Not Just Hindsight: Journaling and Following Trades As They Unfold

Many of my posts are bascially taken from my trading journal (which I keep entirely on a Hipster PDA). They include trades where I have capital at risk as well as paper trades. I like to post the setups and trades as they evolve vs. looking backwards later and doing the “woulda, coulda, shoulda” boogie. It’s much more useful in identifying opportunities for improvement in my methodology (if I have anything that could be called such).

If we operate only through the rose-colored glasses of memory, the hindsight dance is as useful with stock trading as it is with past relationships, that is, largely worthless. We need to know what we were thinking when we made the bad decision, and what information we were basing that decision on, in order to avoid repeating our errors.

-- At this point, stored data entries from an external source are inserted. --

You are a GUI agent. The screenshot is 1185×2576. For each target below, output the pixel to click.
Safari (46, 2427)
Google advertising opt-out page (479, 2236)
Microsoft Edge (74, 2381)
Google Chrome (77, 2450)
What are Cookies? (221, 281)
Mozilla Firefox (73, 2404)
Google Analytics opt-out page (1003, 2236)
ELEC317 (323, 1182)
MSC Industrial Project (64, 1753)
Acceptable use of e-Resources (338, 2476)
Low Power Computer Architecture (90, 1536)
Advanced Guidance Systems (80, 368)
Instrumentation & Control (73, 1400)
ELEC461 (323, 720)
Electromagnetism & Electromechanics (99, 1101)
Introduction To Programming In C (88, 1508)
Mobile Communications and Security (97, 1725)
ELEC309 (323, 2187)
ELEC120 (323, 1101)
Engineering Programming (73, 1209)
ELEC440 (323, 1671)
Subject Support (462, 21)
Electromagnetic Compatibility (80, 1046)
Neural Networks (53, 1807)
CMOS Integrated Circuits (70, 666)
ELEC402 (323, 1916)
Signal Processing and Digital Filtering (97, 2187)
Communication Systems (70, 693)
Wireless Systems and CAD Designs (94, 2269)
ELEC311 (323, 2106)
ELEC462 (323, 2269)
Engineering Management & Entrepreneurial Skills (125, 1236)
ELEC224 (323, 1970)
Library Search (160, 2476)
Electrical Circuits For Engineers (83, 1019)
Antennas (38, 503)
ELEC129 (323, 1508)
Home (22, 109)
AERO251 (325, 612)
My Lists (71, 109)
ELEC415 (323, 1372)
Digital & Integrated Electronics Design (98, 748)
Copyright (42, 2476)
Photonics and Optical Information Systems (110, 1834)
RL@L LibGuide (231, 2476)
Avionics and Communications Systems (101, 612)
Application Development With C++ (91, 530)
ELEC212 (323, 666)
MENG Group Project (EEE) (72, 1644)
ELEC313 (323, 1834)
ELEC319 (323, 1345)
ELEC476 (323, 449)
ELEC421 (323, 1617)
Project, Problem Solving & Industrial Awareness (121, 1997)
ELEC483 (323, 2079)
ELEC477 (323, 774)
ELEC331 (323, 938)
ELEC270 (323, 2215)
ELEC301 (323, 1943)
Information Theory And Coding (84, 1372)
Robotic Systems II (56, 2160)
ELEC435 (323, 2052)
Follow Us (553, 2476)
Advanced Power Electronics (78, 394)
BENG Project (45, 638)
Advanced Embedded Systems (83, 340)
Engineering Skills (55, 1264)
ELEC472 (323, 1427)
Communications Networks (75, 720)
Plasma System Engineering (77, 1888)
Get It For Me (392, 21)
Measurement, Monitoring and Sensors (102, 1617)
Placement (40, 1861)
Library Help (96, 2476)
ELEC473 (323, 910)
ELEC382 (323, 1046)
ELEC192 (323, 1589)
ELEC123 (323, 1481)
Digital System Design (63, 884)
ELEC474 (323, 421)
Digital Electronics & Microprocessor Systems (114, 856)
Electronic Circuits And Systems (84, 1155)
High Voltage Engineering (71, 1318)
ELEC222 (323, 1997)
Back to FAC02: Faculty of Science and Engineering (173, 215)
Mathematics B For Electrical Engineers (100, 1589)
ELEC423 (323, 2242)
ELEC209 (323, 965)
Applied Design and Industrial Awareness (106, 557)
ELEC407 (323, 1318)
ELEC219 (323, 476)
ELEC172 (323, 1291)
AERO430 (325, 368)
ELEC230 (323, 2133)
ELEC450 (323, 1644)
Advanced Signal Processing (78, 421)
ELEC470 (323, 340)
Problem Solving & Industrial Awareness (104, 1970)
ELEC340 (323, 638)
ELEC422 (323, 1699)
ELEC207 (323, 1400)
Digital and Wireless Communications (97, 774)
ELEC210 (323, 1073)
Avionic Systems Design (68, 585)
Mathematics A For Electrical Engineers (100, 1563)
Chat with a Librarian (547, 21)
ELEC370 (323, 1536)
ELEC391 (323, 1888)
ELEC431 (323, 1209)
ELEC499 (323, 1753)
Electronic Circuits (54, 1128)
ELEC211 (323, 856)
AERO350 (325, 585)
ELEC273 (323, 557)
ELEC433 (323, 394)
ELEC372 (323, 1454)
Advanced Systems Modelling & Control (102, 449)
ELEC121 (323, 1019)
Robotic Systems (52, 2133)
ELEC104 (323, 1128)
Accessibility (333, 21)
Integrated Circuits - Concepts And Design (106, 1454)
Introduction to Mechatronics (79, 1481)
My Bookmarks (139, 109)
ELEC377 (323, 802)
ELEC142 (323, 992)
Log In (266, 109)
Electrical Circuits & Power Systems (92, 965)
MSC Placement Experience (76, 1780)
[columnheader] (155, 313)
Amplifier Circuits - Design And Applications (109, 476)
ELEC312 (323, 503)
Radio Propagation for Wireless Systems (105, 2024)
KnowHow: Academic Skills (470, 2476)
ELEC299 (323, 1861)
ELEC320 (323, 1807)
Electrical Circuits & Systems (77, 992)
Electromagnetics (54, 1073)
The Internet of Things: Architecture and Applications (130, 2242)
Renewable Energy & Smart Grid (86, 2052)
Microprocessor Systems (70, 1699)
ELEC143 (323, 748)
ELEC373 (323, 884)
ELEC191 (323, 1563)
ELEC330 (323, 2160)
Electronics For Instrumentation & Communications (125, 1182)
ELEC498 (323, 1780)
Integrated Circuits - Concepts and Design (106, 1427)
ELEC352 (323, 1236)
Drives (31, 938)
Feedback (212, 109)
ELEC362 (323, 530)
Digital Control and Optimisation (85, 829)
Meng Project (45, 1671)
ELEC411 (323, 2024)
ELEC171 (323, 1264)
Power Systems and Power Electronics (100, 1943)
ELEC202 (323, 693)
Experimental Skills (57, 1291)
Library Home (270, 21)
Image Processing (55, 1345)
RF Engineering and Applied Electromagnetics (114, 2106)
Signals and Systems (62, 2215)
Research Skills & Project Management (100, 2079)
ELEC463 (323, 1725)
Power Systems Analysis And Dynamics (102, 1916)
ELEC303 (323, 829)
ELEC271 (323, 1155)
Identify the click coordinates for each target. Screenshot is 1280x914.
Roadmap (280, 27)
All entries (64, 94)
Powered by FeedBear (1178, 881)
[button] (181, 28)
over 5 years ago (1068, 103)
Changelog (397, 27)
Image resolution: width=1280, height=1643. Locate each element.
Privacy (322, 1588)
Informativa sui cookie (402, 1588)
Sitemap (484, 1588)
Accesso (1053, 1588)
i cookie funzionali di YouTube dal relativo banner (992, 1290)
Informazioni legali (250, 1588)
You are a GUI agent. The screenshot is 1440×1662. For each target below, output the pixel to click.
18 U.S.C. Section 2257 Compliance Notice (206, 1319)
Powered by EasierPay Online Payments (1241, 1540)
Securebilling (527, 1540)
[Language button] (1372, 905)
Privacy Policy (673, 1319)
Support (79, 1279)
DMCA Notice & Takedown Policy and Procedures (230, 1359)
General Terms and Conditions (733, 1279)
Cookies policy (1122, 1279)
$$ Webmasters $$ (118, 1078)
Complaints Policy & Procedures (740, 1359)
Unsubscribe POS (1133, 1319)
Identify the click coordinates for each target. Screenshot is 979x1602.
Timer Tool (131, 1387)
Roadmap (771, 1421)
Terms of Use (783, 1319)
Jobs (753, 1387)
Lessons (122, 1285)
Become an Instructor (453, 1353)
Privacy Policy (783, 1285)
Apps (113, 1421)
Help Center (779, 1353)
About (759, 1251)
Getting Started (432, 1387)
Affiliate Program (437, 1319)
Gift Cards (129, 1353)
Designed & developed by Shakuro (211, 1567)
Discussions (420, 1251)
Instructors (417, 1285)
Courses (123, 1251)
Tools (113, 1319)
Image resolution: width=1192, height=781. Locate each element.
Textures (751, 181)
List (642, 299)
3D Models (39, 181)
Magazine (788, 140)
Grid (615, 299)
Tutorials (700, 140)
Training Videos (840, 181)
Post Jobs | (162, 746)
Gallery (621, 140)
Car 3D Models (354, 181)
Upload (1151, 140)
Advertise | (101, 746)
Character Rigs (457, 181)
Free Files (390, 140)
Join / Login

It’s easy enough to look back at a situation, or a trade, and say “it was a huge mistake” or “it was a great call.” But what does that tell us about what to do in the current situation, or how to avoid getting into the same spot in the future? Not a damned thing, unless you consider “Don’t make mistakes” to be useful advice to give a human. We need more specific information… exactly where we should have turned left last time when instead we turned right.

What I (and many others) have found most useful, in both my trading and my personal life, is to keep a record of situations as they unfold, i.e. a journal. It enables us to look back later at what I was thinking “in the moment” and discern at what point and in which specific decisions and judgements was my thinking… stinking.

Then, when we find ourselves in the same situation in the future (and we all do, don’t we?), we will have the chance to make a different decision at the appropriate crossroad. Whether we actually make a different decision, well, that’s more about personal growth, our true primary journey on the old Third Stone from the Sun.